Filter the entries below down to the lines that hold "Appartements".

EXERCISE INPUT Start Marker

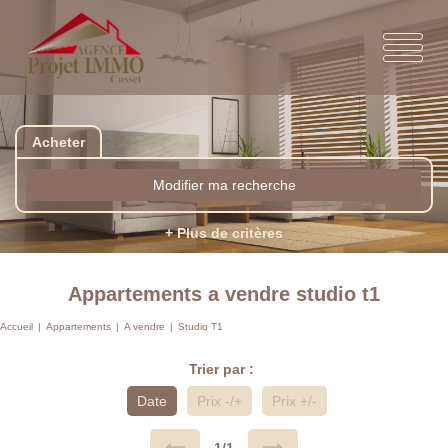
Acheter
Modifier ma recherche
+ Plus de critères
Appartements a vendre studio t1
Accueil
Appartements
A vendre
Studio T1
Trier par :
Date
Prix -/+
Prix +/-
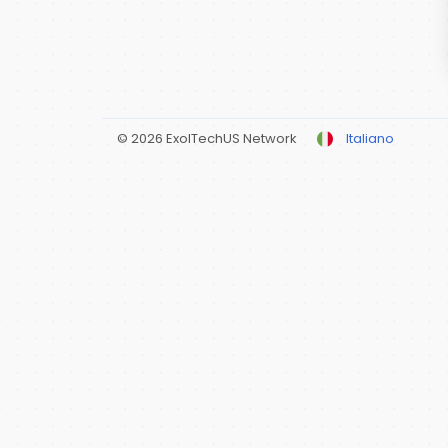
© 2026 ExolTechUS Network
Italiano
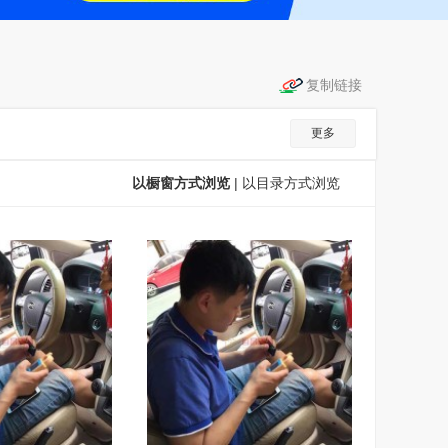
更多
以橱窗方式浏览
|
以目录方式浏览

EXERCISE INPUT End Marker
EXERCISE INPUT Start Marker

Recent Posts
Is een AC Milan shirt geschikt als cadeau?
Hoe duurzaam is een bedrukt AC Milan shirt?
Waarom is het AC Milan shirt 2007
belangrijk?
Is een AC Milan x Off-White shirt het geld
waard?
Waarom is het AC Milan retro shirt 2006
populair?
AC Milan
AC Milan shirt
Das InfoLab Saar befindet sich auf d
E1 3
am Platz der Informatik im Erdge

EXERCISE INPUT End Marker

■ THE COMPLETED TASK:
Appartements a vendre studio t1
Appartements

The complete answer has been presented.